Singapore’s Sunseap Group has signed a Memorandum of Understanding (MOU) with the provincial government of Riau Islands to develop solar energy plants and energy storage systems (ESS) in the Combol (1380 MWp plant and 300 MWh ESS) and Citim (1682 MWp plant and 3500 MWh ESS) islands of Riau. The company is also developing a floating solar farm on Batam (2.2 GWp plant) – another island in the Riau archipelago.

person under white and gray concrete structure during daytime photography

So what?

Singapore is planning to import around 30% of its electricity from low-carbon sources, such as renewable energy plants, by 2035. A key part of this plan involves importing electricity from solar plants in neighbouring Riau islands. As such, Singaporean developers alongside Indonesian firms are gearing up to generate necessary electricity, while also developing storage facilities to supply electricity consistently, given the intermittency of solar energy production.

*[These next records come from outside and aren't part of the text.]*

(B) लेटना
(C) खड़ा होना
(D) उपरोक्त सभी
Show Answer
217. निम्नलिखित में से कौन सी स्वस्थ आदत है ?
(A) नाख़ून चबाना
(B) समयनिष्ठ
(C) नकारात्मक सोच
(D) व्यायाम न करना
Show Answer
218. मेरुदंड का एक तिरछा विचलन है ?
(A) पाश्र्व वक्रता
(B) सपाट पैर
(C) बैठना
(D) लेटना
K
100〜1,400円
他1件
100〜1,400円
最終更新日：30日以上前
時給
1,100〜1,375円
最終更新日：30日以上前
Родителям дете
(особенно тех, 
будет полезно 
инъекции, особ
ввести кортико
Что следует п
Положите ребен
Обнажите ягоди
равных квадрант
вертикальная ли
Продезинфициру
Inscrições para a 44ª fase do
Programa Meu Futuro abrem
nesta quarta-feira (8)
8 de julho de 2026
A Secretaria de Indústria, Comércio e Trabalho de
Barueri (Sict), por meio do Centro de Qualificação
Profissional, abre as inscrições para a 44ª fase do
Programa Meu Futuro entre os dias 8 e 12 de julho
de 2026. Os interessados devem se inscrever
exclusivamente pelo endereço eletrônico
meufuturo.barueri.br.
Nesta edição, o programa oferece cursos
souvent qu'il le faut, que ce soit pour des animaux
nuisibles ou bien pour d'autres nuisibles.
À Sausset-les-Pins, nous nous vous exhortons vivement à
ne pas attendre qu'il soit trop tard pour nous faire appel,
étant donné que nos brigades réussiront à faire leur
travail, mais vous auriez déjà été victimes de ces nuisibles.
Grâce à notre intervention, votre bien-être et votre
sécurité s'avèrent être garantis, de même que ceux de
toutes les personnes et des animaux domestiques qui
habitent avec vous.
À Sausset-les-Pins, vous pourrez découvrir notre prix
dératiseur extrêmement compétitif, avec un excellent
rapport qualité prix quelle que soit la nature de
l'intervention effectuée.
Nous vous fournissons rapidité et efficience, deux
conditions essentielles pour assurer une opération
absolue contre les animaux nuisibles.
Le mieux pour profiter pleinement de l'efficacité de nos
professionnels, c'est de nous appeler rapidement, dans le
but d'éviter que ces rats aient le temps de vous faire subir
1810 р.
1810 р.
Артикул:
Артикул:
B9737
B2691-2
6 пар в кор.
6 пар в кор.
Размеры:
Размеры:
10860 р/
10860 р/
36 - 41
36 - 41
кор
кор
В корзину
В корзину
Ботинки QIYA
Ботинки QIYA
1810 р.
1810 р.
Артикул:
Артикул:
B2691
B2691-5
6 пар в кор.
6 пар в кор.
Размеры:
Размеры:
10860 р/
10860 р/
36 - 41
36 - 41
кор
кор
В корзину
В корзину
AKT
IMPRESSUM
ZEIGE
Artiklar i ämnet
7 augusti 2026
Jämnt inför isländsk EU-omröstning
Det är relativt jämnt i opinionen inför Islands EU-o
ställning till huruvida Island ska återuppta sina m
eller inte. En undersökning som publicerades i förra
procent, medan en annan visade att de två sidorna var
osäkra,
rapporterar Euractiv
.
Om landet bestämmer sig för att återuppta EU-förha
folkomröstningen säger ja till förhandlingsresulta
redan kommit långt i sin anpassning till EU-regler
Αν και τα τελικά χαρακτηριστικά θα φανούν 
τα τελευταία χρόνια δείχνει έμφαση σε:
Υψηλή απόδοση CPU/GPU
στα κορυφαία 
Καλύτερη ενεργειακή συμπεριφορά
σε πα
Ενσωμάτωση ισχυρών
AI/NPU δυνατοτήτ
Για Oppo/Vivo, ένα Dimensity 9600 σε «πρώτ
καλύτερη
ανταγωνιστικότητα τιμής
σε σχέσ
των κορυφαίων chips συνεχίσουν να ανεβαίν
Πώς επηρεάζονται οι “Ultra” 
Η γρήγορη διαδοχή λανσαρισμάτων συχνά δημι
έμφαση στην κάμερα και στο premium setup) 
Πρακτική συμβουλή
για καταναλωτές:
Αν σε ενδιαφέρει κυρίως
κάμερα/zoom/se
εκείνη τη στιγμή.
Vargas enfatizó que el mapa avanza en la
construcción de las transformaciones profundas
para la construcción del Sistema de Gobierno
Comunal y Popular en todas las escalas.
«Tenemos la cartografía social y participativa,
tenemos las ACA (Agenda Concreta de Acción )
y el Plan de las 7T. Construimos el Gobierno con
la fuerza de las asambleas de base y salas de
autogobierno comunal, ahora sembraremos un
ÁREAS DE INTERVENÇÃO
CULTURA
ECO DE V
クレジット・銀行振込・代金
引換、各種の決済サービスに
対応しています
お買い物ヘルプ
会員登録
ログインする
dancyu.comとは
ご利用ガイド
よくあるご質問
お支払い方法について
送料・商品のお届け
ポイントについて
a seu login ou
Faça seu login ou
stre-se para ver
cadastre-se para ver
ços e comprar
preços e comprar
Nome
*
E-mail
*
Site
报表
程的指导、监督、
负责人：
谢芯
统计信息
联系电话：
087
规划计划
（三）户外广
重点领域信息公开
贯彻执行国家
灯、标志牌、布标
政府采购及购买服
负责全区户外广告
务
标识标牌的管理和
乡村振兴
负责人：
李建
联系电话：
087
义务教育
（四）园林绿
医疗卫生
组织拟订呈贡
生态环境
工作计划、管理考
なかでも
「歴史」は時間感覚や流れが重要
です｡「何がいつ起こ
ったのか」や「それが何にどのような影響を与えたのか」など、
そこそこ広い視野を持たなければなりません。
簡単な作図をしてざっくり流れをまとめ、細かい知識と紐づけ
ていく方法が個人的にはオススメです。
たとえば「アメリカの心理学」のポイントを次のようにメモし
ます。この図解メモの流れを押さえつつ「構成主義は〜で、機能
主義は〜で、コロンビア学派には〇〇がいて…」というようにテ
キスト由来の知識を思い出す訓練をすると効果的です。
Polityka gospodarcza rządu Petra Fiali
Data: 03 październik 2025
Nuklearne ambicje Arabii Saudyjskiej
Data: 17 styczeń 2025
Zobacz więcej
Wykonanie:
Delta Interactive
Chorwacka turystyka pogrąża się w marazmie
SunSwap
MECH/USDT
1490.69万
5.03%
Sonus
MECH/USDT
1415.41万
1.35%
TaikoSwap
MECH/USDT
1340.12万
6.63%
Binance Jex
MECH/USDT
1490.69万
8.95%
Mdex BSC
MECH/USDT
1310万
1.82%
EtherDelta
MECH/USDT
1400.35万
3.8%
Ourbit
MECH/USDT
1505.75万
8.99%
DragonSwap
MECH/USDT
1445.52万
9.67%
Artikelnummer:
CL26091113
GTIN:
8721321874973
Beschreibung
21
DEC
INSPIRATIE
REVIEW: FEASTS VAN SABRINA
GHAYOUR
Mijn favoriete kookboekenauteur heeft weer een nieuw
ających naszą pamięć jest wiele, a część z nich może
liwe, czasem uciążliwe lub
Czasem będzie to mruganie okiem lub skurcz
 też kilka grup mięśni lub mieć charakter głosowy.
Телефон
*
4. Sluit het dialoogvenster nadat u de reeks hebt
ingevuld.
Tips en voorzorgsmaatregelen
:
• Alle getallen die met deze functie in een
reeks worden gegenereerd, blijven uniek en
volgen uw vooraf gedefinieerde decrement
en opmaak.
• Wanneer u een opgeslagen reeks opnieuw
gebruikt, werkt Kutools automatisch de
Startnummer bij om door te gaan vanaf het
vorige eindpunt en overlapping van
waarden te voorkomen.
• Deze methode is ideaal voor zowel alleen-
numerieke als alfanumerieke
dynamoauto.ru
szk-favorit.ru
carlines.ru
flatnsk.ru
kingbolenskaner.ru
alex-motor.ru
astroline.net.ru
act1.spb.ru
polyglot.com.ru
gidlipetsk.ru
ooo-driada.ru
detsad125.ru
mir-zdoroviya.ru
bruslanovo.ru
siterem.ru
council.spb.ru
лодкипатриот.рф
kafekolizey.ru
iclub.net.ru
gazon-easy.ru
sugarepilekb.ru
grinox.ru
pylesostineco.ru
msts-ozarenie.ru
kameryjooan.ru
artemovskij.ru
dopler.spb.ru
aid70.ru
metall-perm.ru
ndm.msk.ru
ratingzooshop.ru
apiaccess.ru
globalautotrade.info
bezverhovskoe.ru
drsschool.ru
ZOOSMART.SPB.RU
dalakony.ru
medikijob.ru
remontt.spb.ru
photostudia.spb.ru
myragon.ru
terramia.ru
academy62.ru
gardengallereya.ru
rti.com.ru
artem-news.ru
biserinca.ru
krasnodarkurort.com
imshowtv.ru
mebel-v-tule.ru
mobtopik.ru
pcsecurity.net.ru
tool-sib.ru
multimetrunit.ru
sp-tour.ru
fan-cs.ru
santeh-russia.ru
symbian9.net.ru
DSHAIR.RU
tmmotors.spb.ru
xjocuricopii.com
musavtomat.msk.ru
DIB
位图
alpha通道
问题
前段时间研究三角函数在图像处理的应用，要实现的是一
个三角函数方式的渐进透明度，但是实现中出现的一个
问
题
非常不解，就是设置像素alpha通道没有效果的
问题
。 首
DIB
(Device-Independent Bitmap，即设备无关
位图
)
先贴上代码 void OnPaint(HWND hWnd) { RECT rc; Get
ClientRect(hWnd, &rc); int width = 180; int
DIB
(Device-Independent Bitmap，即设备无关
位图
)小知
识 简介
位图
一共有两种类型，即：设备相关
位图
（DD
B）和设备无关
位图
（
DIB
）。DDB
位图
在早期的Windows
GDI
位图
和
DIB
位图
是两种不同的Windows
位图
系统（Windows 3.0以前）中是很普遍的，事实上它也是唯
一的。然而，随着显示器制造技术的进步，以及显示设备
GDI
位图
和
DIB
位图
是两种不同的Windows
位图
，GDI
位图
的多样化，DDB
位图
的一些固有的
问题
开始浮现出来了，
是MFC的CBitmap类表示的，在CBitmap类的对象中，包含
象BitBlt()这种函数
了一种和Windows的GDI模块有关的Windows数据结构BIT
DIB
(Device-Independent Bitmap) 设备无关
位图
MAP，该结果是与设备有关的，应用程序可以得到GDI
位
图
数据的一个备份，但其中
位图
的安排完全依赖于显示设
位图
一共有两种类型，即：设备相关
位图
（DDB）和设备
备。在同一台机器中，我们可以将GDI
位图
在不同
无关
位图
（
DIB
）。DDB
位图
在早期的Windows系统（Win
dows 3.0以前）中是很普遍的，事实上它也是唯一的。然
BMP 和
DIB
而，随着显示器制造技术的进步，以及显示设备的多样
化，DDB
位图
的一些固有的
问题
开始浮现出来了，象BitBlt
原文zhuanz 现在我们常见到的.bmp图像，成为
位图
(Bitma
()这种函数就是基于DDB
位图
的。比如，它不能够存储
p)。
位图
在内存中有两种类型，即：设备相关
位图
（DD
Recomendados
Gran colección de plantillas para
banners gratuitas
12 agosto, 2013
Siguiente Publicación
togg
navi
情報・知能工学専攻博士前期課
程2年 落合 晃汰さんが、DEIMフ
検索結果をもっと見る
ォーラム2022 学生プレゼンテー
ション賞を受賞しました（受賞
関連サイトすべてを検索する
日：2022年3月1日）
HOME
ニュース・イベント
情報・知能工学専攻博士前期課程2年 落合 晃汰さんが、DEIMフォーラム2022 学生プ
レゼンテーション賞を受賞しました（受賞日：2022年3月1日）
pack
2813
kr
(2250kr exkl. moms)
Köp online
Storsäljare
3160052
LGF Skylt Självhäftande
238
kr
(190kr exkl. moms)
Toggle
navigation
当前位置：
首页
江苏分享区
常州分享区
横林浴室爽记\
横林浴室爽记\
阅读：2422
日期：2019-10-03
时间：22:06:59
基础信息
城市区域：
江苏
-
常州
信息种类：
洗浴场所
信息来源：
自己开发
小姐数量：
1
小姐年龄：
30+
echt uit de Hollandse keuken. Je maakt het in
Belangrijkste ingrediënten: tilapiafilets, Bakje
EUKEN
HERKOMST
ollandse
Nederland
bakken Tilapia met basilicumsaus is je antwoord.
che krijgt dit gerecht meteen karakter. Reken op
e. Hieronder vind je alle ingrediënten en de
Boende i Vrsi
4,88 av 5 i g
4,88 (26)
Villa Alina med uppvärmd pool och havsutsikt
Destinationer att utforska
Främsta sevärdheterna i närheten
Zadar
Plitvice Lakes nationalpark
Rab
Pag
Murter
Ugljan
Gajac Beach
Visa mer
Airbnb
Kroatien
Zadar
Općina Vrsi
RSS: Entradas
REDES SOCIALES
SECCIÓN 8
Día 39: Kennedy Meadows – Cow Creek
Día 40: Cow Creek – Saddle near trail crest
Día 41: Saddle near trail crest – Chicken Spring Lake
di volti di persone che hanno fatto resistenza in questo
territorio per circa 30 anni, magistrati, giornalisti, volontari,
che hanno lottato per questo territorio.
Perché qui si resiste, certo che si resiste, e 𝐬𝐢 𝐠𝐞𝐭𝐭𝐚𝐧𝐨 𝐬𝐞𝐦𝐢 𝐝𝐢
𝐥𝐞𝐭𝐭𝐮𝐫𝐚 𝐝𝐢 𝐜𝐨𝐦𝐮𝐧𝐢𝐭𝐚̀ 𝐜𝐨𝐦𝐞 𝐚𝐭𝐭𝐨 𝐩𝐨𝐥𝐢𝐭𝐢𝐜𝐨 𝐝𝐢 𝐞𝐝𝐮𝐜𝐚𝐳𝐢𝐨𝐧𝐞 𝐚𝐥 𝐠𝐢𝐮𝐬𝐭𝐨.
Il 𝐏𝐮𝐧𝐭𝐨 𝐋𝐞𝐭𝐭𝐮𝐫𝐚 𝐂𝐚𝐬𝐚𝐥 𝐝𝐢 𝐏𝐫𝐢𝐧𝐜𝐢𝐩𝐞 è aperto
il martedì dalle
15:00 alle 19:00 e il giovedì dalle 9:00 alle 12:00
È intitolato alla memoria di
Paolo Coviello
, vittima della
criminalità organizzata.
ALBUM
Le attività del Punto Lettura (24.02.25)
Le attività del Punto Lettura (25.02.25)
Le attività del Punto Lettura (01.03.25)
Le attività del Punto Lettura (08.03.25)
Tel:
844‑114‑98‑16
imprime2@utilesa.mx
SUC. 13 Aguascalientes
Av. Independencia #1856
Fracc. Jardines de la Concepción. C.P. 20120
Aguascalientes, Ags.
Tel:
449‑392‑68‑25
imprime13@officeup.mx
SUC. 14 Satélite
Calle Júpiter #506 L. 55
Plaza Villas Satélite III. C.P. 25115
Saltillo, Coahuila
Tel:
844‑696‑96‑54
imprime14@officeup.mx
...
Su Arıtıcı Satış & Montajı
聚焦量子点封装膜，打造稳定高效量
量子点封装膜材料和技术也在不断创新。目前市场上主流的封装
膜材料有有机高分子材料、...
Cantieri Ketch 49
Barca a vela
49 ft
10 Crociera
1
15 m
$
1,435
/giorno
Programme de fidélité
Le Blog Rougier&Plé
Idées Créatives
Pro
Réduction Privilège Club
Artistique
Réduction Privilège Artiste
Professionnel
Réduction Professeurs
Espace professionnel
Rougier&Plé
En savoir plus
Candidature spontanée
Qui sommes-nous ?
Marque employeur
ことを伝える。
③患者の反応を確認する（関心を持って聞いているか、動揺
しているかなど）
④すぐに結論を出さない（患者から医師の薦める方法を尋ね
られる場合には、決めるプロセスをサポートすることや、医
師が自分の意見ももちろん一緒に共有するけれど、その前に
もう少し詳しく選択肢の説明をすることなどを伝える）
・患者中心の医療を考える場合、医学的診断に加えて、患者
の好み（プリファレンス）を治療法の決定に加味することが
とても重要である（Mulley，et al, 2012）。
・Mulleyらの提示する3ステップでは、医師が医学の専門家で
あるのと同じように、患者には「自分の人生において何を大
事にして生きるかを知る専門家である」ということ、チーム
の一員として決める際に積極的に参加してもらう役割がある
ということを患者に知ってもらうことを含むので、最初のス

Few important developments to note.

Firstly, are these events signalling a move away from energy security at a national level and towards greater cooperation on a regional level? The Lao PDR-Thailand-Malaysia-Singapore Power Integration Project (LTMS-PIP) and other similar projects hints at greater connections on a regional level.

Secondly, as large consumers – such as Singapore – depend on the renewable energy sector, they are likely to seek for mechanisms to deal with the intermittency of solar energy, so as to maintain energy stability. How might developments in the energy storage sector be influenced by, or influence, energy transport across national boundaries.

Finally, how will actors in Riau Islands (or other regions that might export energy) respond to these developments? Sunseap mentions that the projects will supply clean energy to Indonesian communities as well as Singapore and create jobs in the Riau province. Are there factors that producers will need to consider to maintain local support? Will the potential of solar energy provide further impetus for growth in solar within Indonesia targeted to local consumers?